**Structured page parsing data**
········

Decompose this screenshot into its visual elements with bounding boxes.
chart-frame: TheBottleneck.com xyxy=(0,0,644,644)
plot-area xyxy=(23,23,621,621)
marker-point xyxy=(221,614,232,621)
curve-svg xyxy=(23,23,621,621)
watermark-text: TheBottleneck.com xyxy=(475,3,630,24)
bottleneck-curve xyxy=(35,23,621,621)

········

**Instructions for the task**
Each record above should be given again exactly as it appears.

**Written answer**
Decompose this screenshot into its visual elements with bounding boxes.
chart-frame: TheBottleneck.com xyxy=(0,0,644,644)
plot-area xyxy=(23,23,621,621)
marker-point xyxy=(221,614,232,621)
curve-svg xyxy=(23,23,621,621)
watermark-text: TheBottleneck.com xyxy=(475,3,630,24)
bottleneck-curve xyxy=(35,23,621,621)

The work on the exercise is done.